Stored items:
=== Begin Enclosure ===

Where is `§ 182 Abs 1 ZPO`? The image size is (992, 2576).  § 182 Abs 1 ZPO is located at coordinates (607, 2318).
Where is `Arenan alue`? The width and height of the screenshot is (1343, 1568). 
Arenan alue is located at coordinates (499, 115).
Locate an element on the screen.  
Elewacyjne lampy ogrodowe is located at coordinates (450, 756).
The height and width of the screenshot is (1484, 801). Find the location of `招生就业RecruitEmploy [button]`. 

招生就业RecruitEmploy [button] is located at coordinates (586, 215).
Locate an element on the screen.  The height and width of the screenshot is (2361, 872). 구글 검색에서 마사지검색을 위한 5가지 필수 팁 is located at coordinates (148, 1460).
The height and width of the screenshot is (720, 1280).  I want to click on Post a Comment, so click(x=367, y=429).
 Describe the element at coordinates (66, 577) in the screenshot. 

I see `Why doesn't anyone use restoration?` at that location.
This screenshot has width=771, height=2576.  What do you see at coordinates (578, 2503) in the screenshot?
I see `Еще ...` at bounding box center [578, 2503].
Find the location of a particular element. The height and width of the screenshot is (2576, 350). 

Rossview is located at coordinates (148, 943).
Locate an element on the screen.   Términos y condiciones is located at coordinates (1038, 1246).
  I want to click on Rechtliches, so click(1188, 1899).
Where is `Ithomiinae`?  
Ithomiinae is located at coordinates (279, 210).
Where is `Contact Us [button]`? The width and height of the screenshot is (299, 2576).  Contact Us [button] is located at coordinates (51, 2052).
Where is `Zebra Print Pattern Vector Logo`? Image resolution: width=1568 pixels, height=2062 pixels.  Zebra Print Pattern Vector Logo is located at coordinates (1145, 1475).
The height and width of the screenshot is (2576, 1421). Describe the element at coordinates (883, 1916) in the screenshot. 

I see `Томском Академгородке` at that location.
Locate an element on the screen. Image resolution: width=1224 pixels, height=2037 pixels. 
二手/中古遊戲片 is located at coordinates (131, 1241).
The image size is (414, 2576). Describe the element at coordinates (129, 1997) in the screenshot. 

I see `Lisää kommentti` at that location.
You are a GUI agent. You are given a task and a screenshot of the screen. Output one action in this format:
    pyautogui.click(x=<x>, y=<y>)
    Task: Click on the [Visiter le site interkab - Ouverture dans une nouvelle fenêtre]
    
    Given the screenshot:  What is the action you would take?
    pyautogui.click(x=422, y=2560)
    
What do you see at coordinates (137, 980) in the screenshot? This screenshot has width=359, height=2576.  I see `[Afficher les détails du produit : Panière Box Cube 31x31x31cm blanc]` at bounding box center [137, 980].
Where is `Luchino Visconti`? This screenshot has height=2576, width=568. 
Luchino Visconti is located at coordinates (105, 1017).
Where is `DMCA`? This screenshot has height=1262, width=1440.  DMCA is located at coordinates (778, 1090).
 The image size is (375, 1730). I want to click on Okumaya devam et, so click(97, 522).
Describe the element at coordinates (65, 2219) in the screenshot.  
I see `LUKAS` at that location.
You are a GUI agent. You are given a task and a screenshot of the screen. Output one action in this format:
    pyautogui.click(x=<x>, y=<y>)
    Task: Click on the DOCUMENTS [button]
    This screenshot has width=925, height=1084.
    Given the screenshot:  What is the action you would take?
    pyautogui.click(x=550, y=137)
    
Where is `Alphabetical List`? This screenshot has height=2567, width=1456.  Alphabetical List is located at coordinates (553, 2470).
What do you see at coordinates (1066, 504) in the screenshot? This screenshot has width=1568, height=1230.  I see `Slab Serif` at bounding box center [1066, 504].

=== End Enclosure ===

**WHAT IS EXPECTED**: Each record must be transcribed word for word.

**ANSWER AREA**:
Where is `§ 182 Abs 1 ZPO`? The image size is (992, 2576).  § 182 Abs 1 ZPO is located at coordinates (607, 2318).
Where is `Arenan alue`? The width and height of the screenshot is (1343, 1568). 
Arenan alue is located at coordinates (499, 115).
Locate an element on the screen.  
Elewacyjne lampy ogrodowe is located at coordinates (450, 756).
The height and width of the screenshot is (1484, 801). Find the location of `招生就业RecruitEmploy [button]`. 

招生就业RecruitEmploy [button] is located at coordinates (586, 215).
Locate an element on the screen.  The height and width of the screenshot is (2361, 872). 구글 검색에서 마사지검색을 위한 5가지 필수 팁 is located at coordinates (148, 1460).
The height and width of the screenshot is (720, 1280).  I want to click on Post a Comment, so click(x=367, y=429).
 Describe the element at coordinates (66, 577) in the screenshot. 

I see `Why doesn't anyone use restoration?` at that location.
This screenshot has width=771, height=2576.  What do you see at coordinates (578, 2503) in the screenshot?
I see `Еще ...` at bounding box center [578, 2503].
Find the location of a particular element. The height and width of the screenshot is (2576, 350). 

Rossview is located at coordinates (148, 943).
Locate an element on the screen.   Términos y condiciones is located at coordinates (1038, 1246).
  I want to click on Rechtliches, so click(1188, 1899).
Where is `Ithomiinae`?  
Ithomiinae is located at coordinates (279, 210).
Where is `Contact Us [button]`? The width and height of the screenshot is (299, 2576).  Contact Us [button] is located at coordinates (51, 2052).
Where is `Zebra Print Pattern Vector Logo`? Image resolution: width=1568 pixels, height=2062 pixels.  Zebra Print Pattern Vector Logo is located at coordinates (1145, 1475).
The height and width of the screenshot is (2576, 1421). Describe the element at coordinates (883, 1916) in the screenshot. 

I see `Томском Академгородке` at that location.
Locate an element on the screen. Image resolution: width=1224 pixels, height=2037 pixels. 
二手/中古遊戲片 is located at coordinates (131, 1241).
The image size is (414, 2576). Describe the element at coordinates (129, 1997) in the screenshot. 

I see `Lisää kommentti` at that location.
You are a GUI agent. You are given a task and a screenshot of the screen. Output one action in this format:
    pyautogui.click(x=<x>, y=<y>)
    Task: Click on the [Visiter le site interkab - Ouverture dans une nouvelle fenêtre]
    
    Given the screenshot:  What is the action you would take?
    pyautogui.click(x=422, y=2560)
    
What do you see at coordinates (137, 980) in the screenshot? This screenshot has width=359, height=2576.  I see `[Afficher les détails du produit : Panière Box Cube 31x31x31cm blanc]` at bounding box center [137, 980].
Where is `Luchino Visconti`? This screenshot has height=2576, width=568. 
Luchino Visconti is located at coordinates (105, 1017).
Where is `DMCA`? This screenshot has height=1262, width=1440.  DMCA is located at coordinates (778, 1090).
 The image size is (375, 1730). I want to click on Okumaya devam et, so click(97, 522).
Describe the element at coordinates (65, 2219) in the screenshot.  
I see `LUKAS` at that location.
You are a GUI agent. You are given a task and a screenshot of the screen. Output one action in this format:
    pyautogui.click(x=<x>, y=<y>)
    Task: Click on the DOCUMENTS [button]
    This screenshot has width=925, height=1084.
    Given the screenshot:  What is the action you would take?
    pyautogui.click(x=550, y=137)
    
Where is `Alphabetical List`? This screenshot has height=2567, width=1456.  Alphabetical List is located at coordinates (553, 2470).
What do you see at coordinates (1066, 504) in the screenshot? This screenshot has width=1568, height=1230.  I see `Slab Serif` at bounding box center [1066, 504].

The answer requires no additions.